On 5 June 1900, the boards of both exchange met to vote on a merger. On Wednesday, 20 June, the boards of the separate exchanges met for the final time to finalise the details of the merger. The new board joint board met for the first time on Monday, 25 June 1900. Concurrently, L. R. Arnett, secretary of the Standard, released a statement announcing the SME's merger with the TMIE. The statement read: "The Standard Mining Exchange having amalgamated with the Toronto Mining & Industrial Exchange, the consolidated exchange to be known as the Toronto Mining Exchange, all quotations after this date will be issued by the new exchange at the Board of Trade."

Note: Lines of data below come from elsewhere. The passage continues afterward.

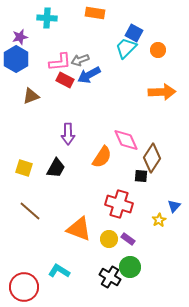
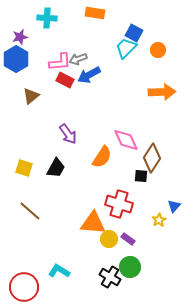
gray arrow: moved 2 px left, 1 px up
brown triangle: rotated 18 degrees counterclockwise
purple arrow: rotated 35 degrees counterclockwise
orange triangle: moved 14 px right, 6 px up; rotated 16 degrees counterclockwise
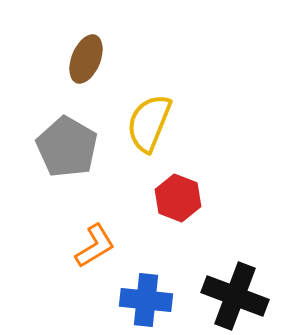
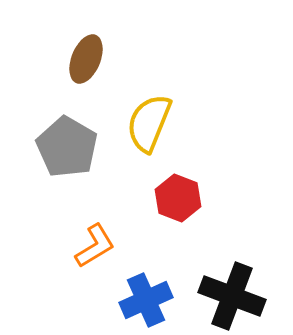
black cross: moved 3 px left
blue cross: rotated 30 degrees counterclockwise
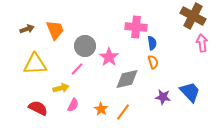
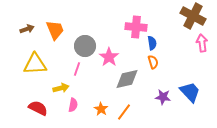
pink line: rotated 24 degrees counterclockwise
pink semicircle: rotated 16 degrees counterclockwise
orange line: moved 1 px right
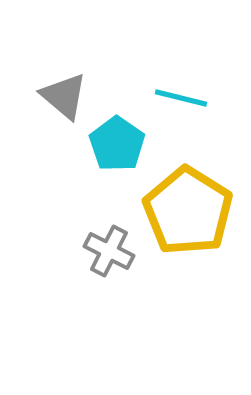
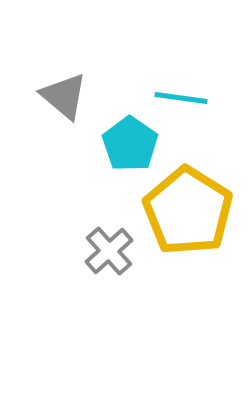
cyan line: rotated 6 degrees counterclockwise
cyan pentagon: moved 13 px right
gray cross: rotated 21 degrees clockwise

The afternoon of the merger, members gathered at the Temple Café in the Temple Building for a celebratory lunch. The menu was mining-themed and featured Black Tail soup, Golden Star radishes, Granby gherkins, Wa Wa potatoes, chicken timbale with Iron Mask, War Eagle sauce, Crow's Nest, Smuggler, and Deer Park salads, Golden Hills cream, Virginia ice cream, Rossland biscuits, Spokane cheese, and Amalgamation café noir. The Globe reported that "the cordial spirit of fraternity among the brokers was thoroughly demonstrated, and the lions and the lambs, the bulls and the bears, the buyers and the sellers, vied with one another in showing the depth of the harmony and good feeling which now predominate."

Legally, the new exchange was a continuation of the 1899 Standard Mining Exchange, Ltd, which was a joint-stock company. The name then was changed to the Toronto Mining Exchange, Limited. At some point in late 1901, the government extended the powers of the exchange to buy and sell stocks of companies outside the mining industry. At this time, the name of the exchange was changed to the Standard Stock and Mining Exchange Limited.

In September 1903, the SSME left the Board of Trade Building and took up quarters at 43 Scott Street.

On 29 December 1908, a new provincial corporation was chartered called the Standard Stock and Mining Exchange. The new corporation took over the assets of the Standard Stock & Mining Exchange Ltd, at which time the exchanged ceased to be joint-stock company.

On 2 July 1912, the Exchange opened its new quarters at 56 King Street West.

On 7 January 1927, the exchange moved into the Imperial Trusts building at 15 Richmond Street West. The new quarters were opened by O. C. Bateman, secretary of the Ontario Mining Association.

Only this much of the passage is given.